We approve of these changes and see no reason to change funds because of them. As the changes do not require shareholder approval, there is no requirement for you to take any action.
Cofunds & Aegon - Platform name change
Many of our clients will be aware that they hold investments with Cofunds. What is sometimes missed is that Cofunds is not actually an investment company but rather an administrative platform onto which individual funds can be placed and managed, so as to simplify administration and lower the costs of trading and investment.
The market for platforms has become increasingly competitive and the ability to access high quality technical resources and substantial capital are key to development. In the last five years or so, Cofunds has suffered form underinvestment and struggled with certain regulatory changes. It was previously owned by a number of investors with L&G being the largest. In 2016, L&g accepted an offer from the Dutch life assurance and investment company Aegon. Aegon also own Kames Capital who many clients will be invested in and the old Scottish Equitable Life and pensions business.
As is often the way with these takeovers; the new owners now wish to push their brand to the fore, so rather than the current ‘dual-badging’ you will shortly see that branding replaced by the AEGON brand alone. Although Cofunds more accurately explains what the service does – we are not concerned about this re-branding.
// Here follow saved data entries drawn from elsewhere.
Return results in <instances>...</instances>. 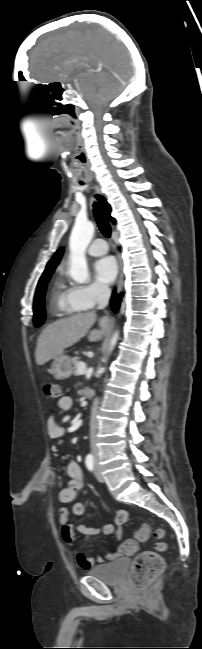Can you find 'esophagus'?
Masks as SVG:
<instances>
[{
  "label": "esophagus",
  "mask_w": 202,
  "mask_h": 649,
  "mask_svg": "<svg viewBox=\"0 0 202 649\" xmlns=\"http://www.w3.org/2000/svg\"><path fill=\"white\" fill-rule=\"evenodd\" d=\"M96 193L101 194V189L99 186L94 187ZM119 268H120V274H119V279L117 282V290L120 291L123 283V273H122V262L121 259L119 258Z\"/></svg>",
  "instance_id": "obj_1"
}]
</instances>
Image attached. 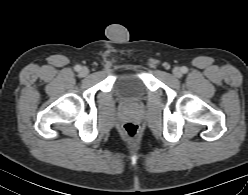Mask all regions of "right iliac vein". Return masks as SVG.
Segmentation results:
<instances>
[{
    "label": "right iliac vein",
    "instance_id": "1",
    "mask_svg": "<svg viewBox=\"0 0 248 195\" xmlns=\"http://www.w3.org/2000/svg\"><path fill=\"white\" fill-rule=\"evenodd\" d=\"M80 72L83 76H87L89 73V69L87 67H83L81 68Z\"/></svg>",
    "mask_w": 248,
    "mask_h": 195
}]
</instances>
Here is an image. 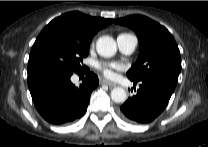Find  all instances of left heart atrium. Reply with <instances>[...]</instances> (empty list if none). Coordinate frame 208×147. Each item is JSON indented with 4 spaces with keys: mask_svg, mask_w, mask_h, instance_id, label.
I'll use <instances>...</instances> for the list:
<instances>
[{
    "mask_svg": "<svg viewBox=\"0 0 208 147\" xmlns=\"http://www.w3.org/2000/svg\"><path fill=\"white\" fill-rule=\"evenodd\" d=\"M96 68L106 77L112 78L115 72L121 69V66L118 63H97Z\"/></svg>",
    "mask_w": 208,
    "mask_h": 147,
    "instance_id": "obj_1",
    "label": "left heart atrium"
}]
</instances>
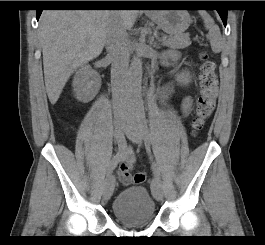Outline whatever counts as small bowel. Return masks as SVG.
<instances>
[{
    "mask_svg": "<svg viewBox=\"0 0 265 245\" xmlns=\"http://www.w3.org/2000/svg\"><path fill=\"white\" fill-rule=\"evenodd\" d=\"M175 90L173 84H167L160 90L161 100L166 103L174 95ZM193 106V99L190 96L182 98L180 102V108L184 116H187ZM121 163L115 169L119 181L123 185H129L132 181L131 170L135 163L134 152L131 147H124L121 153Z\"/></svg>",
    "mask_w": 265,
    "mask_h": 245,
    "instance_id": "obj_1",
    "label": "small bowel"
}]
</instances>
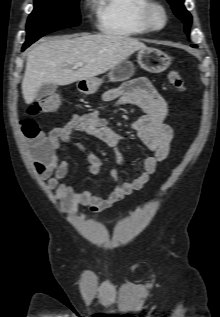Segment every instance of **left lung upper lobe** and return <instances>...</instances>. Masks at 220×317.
Segmentation results:
<instances>
[{
  "instance_id": "obj_1",
  "label": "left lung upper lobe",
  "mask_w": 220,
  "mask_h": 317,
  "mask_svg": "<svg viewBox=\"0 0 220 317\" xmlns=\"http://www.w3.org/2000/svg\"><path fill=\"white\" fill-rule=\"evenodd\" d=\"M167 1L171 4L172 9L174 13L177 15V17L180 18L184 22L185 32L189 33L192 17L190 13L184 7V4H183L184 0H167Z\"/></svg>"
}]
</instances>
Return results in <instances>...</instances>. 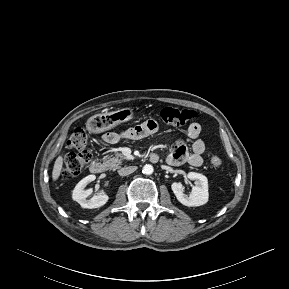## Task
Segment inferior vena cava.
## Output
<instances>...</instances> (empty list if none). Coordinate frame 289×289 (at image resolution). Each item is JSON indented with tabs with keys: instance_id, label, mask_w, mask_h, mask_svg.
Wrapping results in <instances>:
<instances>
[{
	"instance_id": "1",
	"label": "inferior vena cava",
	"mask_w": 289,
	"mask_h": 289,
	"mask_svg": "<svg viewBox=\"0 0 289 289\" xmlns=\"http://www.w3.org/2000/svg\"><path fill=\"white\" fill-rule=\"evenodd\" d=\"M136 169H137L136 166L123 167V168L118 170V174L120 176H126V175H129V174L133 173L134 171H136Z\"/></svg>"
}]
</instances>
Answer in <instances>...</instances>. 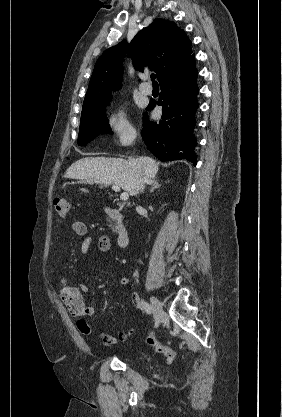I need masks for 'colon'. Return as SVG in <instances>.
<instances>
[{
	"instance_id": "5ec220e1",
	"label": "colon",
	"mask_w": 282,
	"mask_h": 417,
	"mask_svg": "<svg viewBox=\"0 0 282 417\" xmlns=\"http://www.w3.org/2000/svg\"><path fill=\"white\" fill-rule=\"evenodd\" d=\"M54 214L59 220H66L70 214V202L66 197H58L54 200ZM147 344L157 353L164 355L169 362L175 361L177 354L168 344L160 343L155 332L150 330L147 336Z\"/></svg>"
}]
</instances>
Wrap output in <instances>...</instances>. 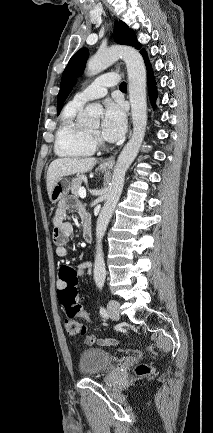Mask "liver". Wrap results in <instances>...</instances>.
<instances>
[{
	"mask_svg": "<svg viewBox=\"0 0 213 433\" xmlns=\"http://www.w3.org/2000/svg\"><path fill=\"white\" fill-rule=\"evenodd\" d=\"M97 160L93 157L88 158H58L55 159L48 168L46 186L48 194L52 191L56 182L64 177L73 174L85 173L90 171Z\"/></svg>",
	"mask_w": 213,
	"mask_h": 433,
	"instance_id": "obj_1",
	"label": "liver"
}]
</instances>
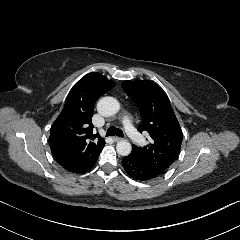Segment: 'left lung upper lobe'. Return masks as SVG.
Here are the masks:
<instances>
[{"mask_svg":"<svg viewBox=\"0 0 240 240\" xmlns=\"http://www.w3.org/2000/svg\"><path fill=\"white\" fill-rule=\"evenodd\" d=\"M122 86L140 109L142 123L139 132L149 133V145L133 144L132 154L148 164L166 169L177 158L183 134L164 91L149 80L124 81Z\"/></svg>","mask_w":240,"mask_h":240,"instance_id":"obj_1","label":"left lung upper lobe"}]
</instances>
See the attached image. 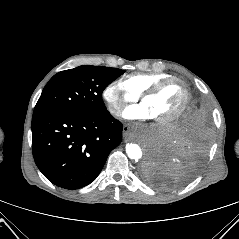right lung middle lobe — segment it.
Returning <instances> with one entry per match:
<instances>
[{"mask_svg": "<svg viewBox=\"0 0 239 239\" xmlns=\"http://www.w3.org/2000/svg\"><path fill=\"white\" fill-rule=\"evenodd\" d=\"M123 73L117 68L90 65L61 71L44 87L34 113L55 110L104 112L102 92Z\"/></svg>", "mask_w": 239, "mask_h": 239, "instance_id": "obj_1", "label": "right lung middle lobe"}]
</instances>
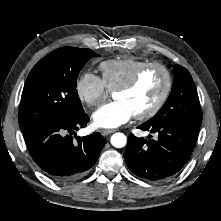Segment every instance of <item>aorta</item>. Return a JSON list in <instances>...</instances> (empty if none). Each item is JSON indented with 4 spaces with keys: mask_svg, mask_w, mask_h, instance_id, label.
<instances>
[{
    "mask_svg": "<svg viewBox=\"0 0 221 221\" xmlns=\"http://www.w3.org/2000/svg\"><path fill=\"white\" fill-rule=\"evenodd\" d=\"M111 144L116 148H122L127 143V138L123 133H115L111 136Z\"/></svg>",
    "mask_w": 221,
    "mask_h": 221,
    "instance_id": "762f6f07",
    "label": "aorta"
}]
</instances>
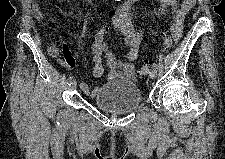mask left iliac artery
<instances>
[{
    "instance_id": "left-iliac-artery-1",
    "label": "left iliac artery",
    "mask_w": 225,
    "mask_h": 159,
    "mask_svg": "<svg viewBox=\"0 0 225 159\" xmlns=\"http://www.w3.org/2000/svg\"><path fill=\"white\" fill-rule=\"evenodd\" d=\"M153 68L158 69V65L156 63H153Z\"/></svg>"
}]
</instances>
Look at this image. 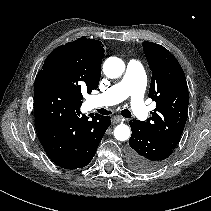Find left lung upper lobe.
Instances as JSON below:
<instances>
[{"label": "left lung upper lobe", "mask_w": 211, "mask_h": 211, "mask_svg": "<svg viewBox=\"0 0 211 211\" xmlns=\"http://www.w3.org/2000/svg\"><path fill=\"white\" fill-rule=\"evenodd\" d=\"M143 50L152 71L149 98L156 102V108L146 122H140L152 135L175 149L186 123L189 104L185 74L165 47L145 41Z\"/></svg>", "instance_id": "left-lung-upper-lobe-1"}]
</instances>
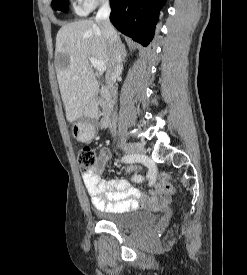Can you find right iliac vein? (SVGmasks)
<instances>
[{"mask_svg": "<svg viewBox=\"0 0 247 275\" xmlns=\"http://www.w3.org/2000/svg\"><path fill=\"white\" fill-rule=\"evenodd\" d=\"M123 150L128 154H145L143 146L137 143H126L123 145Z\"/></svg>", "mask_w": 247, "mask_h": 275, "instance_id": "63e3f726", "label": "right iliac vein"}]
</instances>
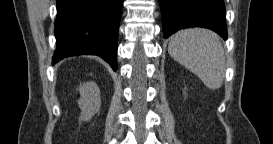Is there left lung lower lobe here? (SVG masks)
<instances>
[{
    "label": "left lung lower lobe",
    "instance_id": "1",
    "mask_svg": "<svg viewBox=\"0 0 273 144\" xmlns=\"http://www.w3.org/2000/svg\"><path fill=\"white\" fill-rule=\"evenodd\" d=\"M163 34H171L187 27H204L227 39L225 5L223 0H159Z\"/></svg>",
    "mask_w": 273,
    "mask_h": 144
}]
</instances>
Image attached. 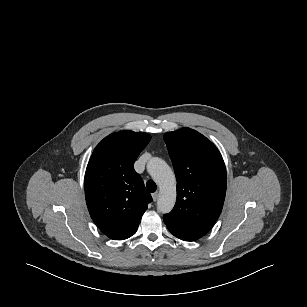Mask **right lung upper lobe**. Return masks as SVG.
<instances>
[{"label":"right lung upper lobe","mask_w":307,"mask_h":307,"mask_svg":"<svg viewBox=\"0 0 307 307\" xmlns=\"http://www.w3.org/2000/svg\"><path fill=\"white\" fill-rule=\"evenodd\" d=\"M147 133L124 130L104 138L87 165L84 188L91 218L114 240L134 235L152 201L133 164L149 143Z\"/></svg>","instance_id":"cb5924a9"}]
</instances>
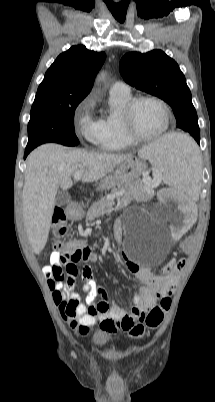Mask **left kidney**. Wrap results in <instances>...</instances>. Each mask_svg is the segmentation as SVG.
Here are the masks:
<instances>
[{
	"instance_id": "1",
	"label": "left kidney",
	"mask_w": 215,
	"mask_h": 402,
	"mask_svg": "<svg viewBox=\"0 0 215 402\" xmlns=\"http://www.w3.org/2000/svg\"><path fill=\"white\" fill-rule=\"evenodd\" d=\"M160 198L163 205H168V215L174 220H168L166 226L171 229L175 240H182L188 234L189 226L196 221L197 210L185 193L174 191L169 186H162Z\"/></svg>"
}]
</instances>
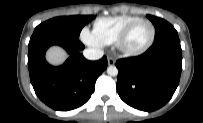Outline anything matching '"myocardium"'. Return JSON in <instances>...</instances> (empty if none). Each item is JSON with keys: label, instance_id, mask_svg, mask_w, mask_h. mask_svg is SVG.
<instances>
[{"label": "myocardium", "instance_id": "myocardium-1", "mask_svg": "<svg viewBox=\"0 0 203 123\" xmlns=\"http://www.w3.org/2000/svg\"><path fill=\"white\" fill-rule=\"evenodd\" d=\"M148 23L151 27V37L149 39V41L147 42V44L145 46H143L140 49H136V50H130L128 48L125 47V43L126 40L129 36V34L131 33L132 29L139 23ZM155 37H156V28L155 25L148 19H144V18H140L138 20L133 21L132 23H130L118 36V38L115 41V46L117 48V50L119 51L120 54H122L123 56H127V57H132V56H138L141 55L143 53H145L154 43L155 41Z\"/></svg>", "mask_w": 203, "mask_h": 123}]
</instances>
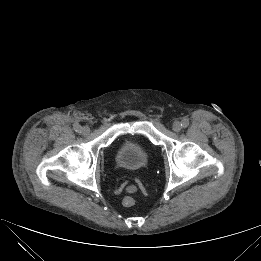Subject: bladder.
<instances>
[{"mask_svg":"<svg viewBox=\"0 0 261 261\" xmlns=\"http://www.w3.org/2000/svg\"><path fill=\"white\" fill-rule=\"evenodd\" d=\"M149 156V148L146 142L137 137H123L119 141L116 162L128 170H137L143 167Z\"/></svg>","mask_w":261,"mask_h":261,"instance_id":"obj_1","label":"bladder"}]
</instances>
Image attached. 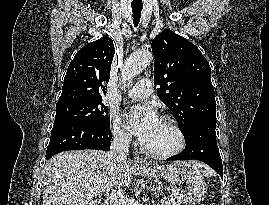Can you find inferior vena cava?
I'll use <instances>...</instances> for the list:
<instances>
[{"mask_svg": "<svg viewBox=\"0 0 269 205\" xmlns=\"http://www.w3.org/2000/svg\"><path fill=\"white\" fill-rule=\"evenodd\" d=\"M131 137L121 130H115L113 133V145L108 152V158L112 160V163L116 167H120L126 162L129 152V141ZM123 198L122 187L117 185L110 194L107 195L104 205H121Z\"/></svg>", "mask_w": 269, "mask_h": 205, "instance_id": "1", "label": "inferior vena cava"}]
</instances>
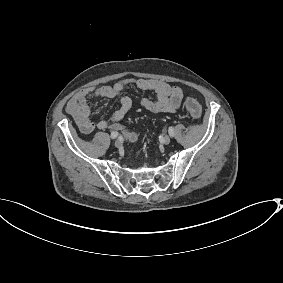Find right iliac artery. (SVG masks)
Returning <instances> with one entry per match:
<instances>
[{
  "instance_id": "82829eb1",
  "label": "right iliac artery",
  "mask_w": 283,
  "mask_h": 283,
  "mask_svg": "<svg viewBox=\"0 0 283 283\" xmlns=\"http://www.w3.org/2000/svg\"><path fill=\"white\" fill-rule=\"evenodd\" d=\"M118 132L117 131H113L112 133H111V138L112 139H116L117 137H118Z\"/></svg>"
}]
</instances>
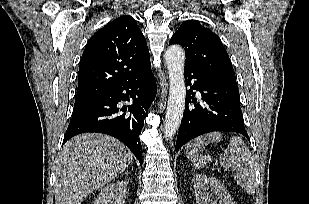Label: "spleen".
<instances>
[{
    "label": "spleen",
    "instance_id": "spleen-1",
    "mask_svg": "<svg viewBox=\"0 0 309 204\" xmlns=\"http://www.w3.org/2000/svg\"><path fill=\"white\" fill-rule=\"evenodd\" d=\"M222 134L212 132L193 139L185 146V154L196 168L204 167L206 161H211V156H203L199 152L205 149L208 143L220 142ZM220 164L230 168L234 180L247 193H254L256 189L255 167L253 157L245 142L239 137H232L228 147L219 157Z\"/></svg>",
    "mask_w": 309,
    "mask_h": 204
}]
</instances>
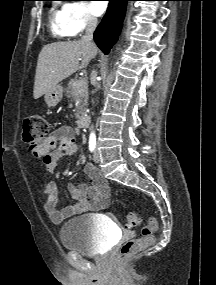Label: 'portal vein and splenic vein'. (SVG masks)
Instances as JSON below:
<instances>
[{"instance_id": "portal-vein-and-splenic-vein-1", "label": "portal vein and splenic vein", "mask_w": 216, "mask_h": 285, "mask_svg": "<svg viewBox=\"0 0 216 285\" xmlns=\"http://www.w3.org/2000/svg\"><path fill=\"white\" fill-rule=\"evenodd\" d=\"M83 84V79H80L74 83L75 88H79Z\"/></svg>"}]
</instances>
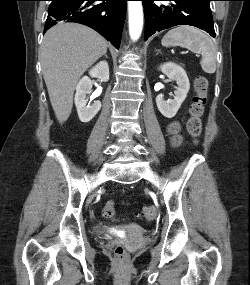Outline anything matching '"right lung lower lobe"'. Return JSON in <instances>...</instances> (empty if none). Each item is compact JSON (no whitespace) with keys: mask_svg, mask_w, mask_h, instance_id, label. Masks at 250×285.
I'll return each instance as SVG.
<instances>
[{"mask_svg":"<svg viewBox=\"0 0 250 285\" xmlns=\"http://www.w3.org/2000/svg\"><path fill=\"white\" fill-rule=\"evenodd\" d=\"M51 1L44 33L60 21L81 23L95 29L119 48L127 0Z\"/></svg>","mask_w":250,"mask_h":285,"instance_id":"98d812e1","label":"right lung lower lobe"}]
</instances>
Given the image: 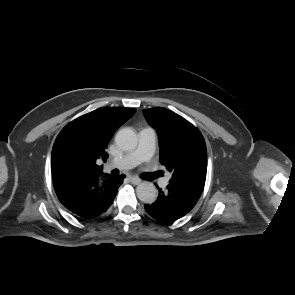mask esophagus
<instances>
[{
    "instance_id": "esophagus-1",
    "label": "esophagus",
    "mask_w": 295,
    "mask_h": 295,
    "mask_svg": "<svg viewBox=\"0 0 295 295\" xmlns=\"http://www.w3.org/2000/svg\"><path fill=\"white\" fill-rule=\"evenodd\" d=\"M129 179H130V182L135 185H137L141 182V179H139L138 177H135V176H130Z\"/></svg>"
}]
</instances>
What is more important to us is the level of service and investment that will be put in to support services to our clients. Having reviewed developments that Aegon have been making in the core business with an investment platform called ASRC, we are satisfied that these changes will be moving the Cofunds offering the right direction. Aegon offers far superior IT resources and a more intuitive interface, when making account enquires on line. We expect that the service will also develop to offer a wider suit of product wrappers – although we currently use the service for straight forward fund management.
We are happy enough with these changes and do not see any need to change platforms for clients. We will however continue to monitor both cost and service.